November 6, 2023 Dr. Jayne 8 Comments

Everyone is talking about the recent shutdown of Olive. Looking back over the last several months, HIStalk has been full of mentions of companies that abruptly shut down, declared bankruptcy, or are otherwise in bad shape. Plenty of other healthcare and health-adjacent are companies in those situations, but they don’t always come across our radar or aren’t noteworthy in the healthcare IT realm, so it’s difficult to know what the true number of companies in this situation might be.

In talking with friends who know the industry well, most are in agreement that it’s time for a lot of companies to pay the proverbial piper since they can’t deliver on the promises they made in exchange for startup funding. They forecast that many more companies will be trying to reinvent themselves over the coming months. Those that are successful may live to fight another day, but others may become the stuff of fire sales or ultimately closures.

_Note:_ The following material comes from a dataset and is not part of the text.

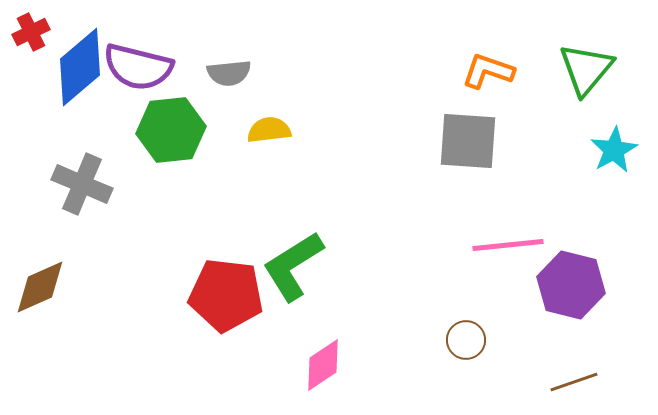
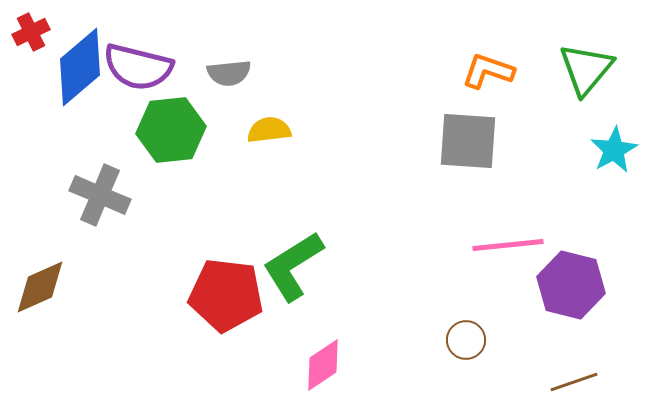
gray cross: moved 18 px right, 11 px down
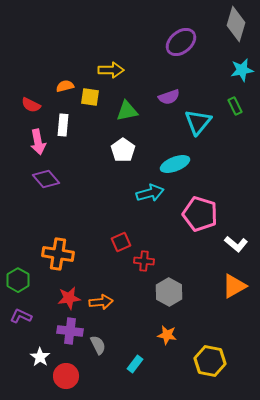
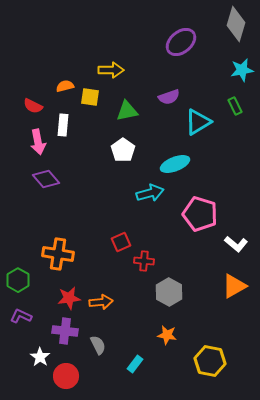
red semicircle: moved 2 px right, 1 px down
cyan triangle: rotated 20 degrees clockwise
purple cross: moved 5 px left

Taking a look at Olive, some of the problems that they experienced are readily visible at other companies. They promised the use of artificial intelligence and advanced technology, but it was more sizzle than steak as it became apparent that they were using screen scraping tools and less-than-intelligent technologies. In visiting their booth at HIMSS, the team was more excited to talk about their big purple recreational vehicle than it was to talk about their actual solutions. When we did get them to discuss their business, there were plenty of vague ideas, punctuated by delusions of grandiosity. I wasn’t surprised when the company had layoffs in the summer of 2022. CEO Sean Lane explained in an interview, “Our fast-paced growth and lack of focus strained our product and engineering resources and prevented us from executing quickly on key initiatives.”

How many other companies out there are guilty of this? Plenty of startups go after what they perceive is the brightest, shiniest object, throwing their muscle behind initiatives without doing the level of due diligence or project planning that is needed to set themselves up for success. Product and engineering teams often work in a certain degree of chaos, but good people in those disciplines aren’t going to do that indefinitely, especially if other things are going on in the company that make things feel unstable.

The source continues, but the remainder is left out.